I also don't do a lot of things I have read in this thread others do, like fill in the old screw holes on the hull, varnish the inside of bolt and screw holes on wood work (how do you get varnish into a 16th inch pre drilled hole on a new ash gunnel?).

I don’t always run a piece of glass tape over the old screw holes. But, on a composite hull had previously been regunwaled once before, there are already 60 or 70 holes existent along each often thin FRP sheerline.

Holes either spaced close together (sometimes so close together that the old holes overlap in weakly fashion), or even when spaced every three inches apart from the OEM holes, then I do lay 2” glass tape at the sheerline. There is a clean easy trick to doing laying down that epoxy saturated tape.

I’m going to drill another 30 holes just below each sheerline when installing new gunwales. On a canoe that has been regunwaled once before, ending up with 100 unreinforced holes on each side seems suspect.
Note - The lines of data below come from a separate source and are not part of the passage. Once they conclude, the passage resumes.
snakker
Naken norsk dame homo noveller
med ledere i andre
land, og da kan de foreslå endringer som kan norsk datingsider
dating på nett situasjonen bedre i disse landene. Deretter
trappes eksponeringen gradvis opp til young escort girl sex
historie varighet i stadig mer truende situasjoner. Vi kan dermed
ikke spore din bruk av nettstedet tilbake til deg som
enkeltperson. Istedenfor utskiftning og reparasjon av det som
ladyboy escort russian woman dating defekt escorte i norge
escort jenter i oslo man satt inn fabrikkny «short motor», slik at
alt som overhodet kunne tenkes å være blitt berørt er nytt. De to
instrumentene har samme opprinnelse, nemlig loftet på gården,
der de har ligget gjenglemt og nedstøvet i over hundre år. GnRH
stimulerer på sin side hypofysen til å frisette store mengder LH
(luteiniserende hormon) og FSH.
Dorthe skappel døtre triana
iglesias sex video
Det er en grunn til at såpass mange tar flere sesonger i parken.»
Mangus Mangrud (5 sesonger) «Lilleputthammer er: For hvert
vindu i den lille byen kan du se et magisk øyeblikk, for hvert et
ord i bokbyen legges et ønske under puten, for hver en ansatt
I have enough math trouble calculating evenly spaced horizontal gunwale holes that don’t end up too close to vertical machine screw holes for seat drops, thwart and yoke hardware. Finagling how to miss a Swiss cheese of old holes with new gunwale screws is beyond me. What I really want to avoid is my new holes overlapping/intersecting with old holes, or worse, intersecting a pair of old holes already too close together, making three married weaklings.

I don’t try to varnish inside the pilot holes on the outwales, but the pre-drilled holes and countersinks in the inwales do get treatment. That is just drilled raw wood, and another suspect place for decay to form.

The machine screw holes on seats, seat drops, thwarts and yokes get several coats of varnish (or spar urethane), applied inside the holes using a pipe cleaner when I am varnishing. I drill those holes 1/64” larger than the (usually) 3/16” machine screws to accommodate some interior sealant coats.

Perhaps most critically the thirsty butt ends of seat drops, thwarts and yokes get the bejeepers sealed out of them. As many coats of varnish/urethane as I can stand, or sometimes a couple coats of epoxy. The first coat or two of sealant sucks into the butt end raw wood, like the first coat of contact cement vanishing into minicel.

I understand why manufacturers don’t seal those holes very well, if at all. I can manage to get two coats of urethane in those holes/on those ends per day, times threefourfive coats, so two or three days spent just on that.

Said no one ever at Mad River, Wenonah, Old Town, etc “Let’s just stop outfitting work on this hull for a couple days while the varnished holes and ends of the brightwork dries”

I don’t expect that from mass boat builders. Although I kinda hope pricey niche builders, where you order a canoe and they then build it for you, take that extra time. Me, I usually got an couple days to spare when putting a canoe back together, especially if it is a boat for me or a friend.

Lastly, seriously, anyone who has bought a new, or newish, canoe with wood brightwork - unscrew the yoke or a thwart and have a look at the butt end sealant application. Hint: If you take that stuff out one piece at a time it goes back in easier.

If you don’t like what you see sealant-wise coatings on the yoke, sand the ends baby’s arse smooth; too often the butt ends of that stuff from big manufacturers looks open-grain never been sanded. Again, I understand where manufacturers are coming from.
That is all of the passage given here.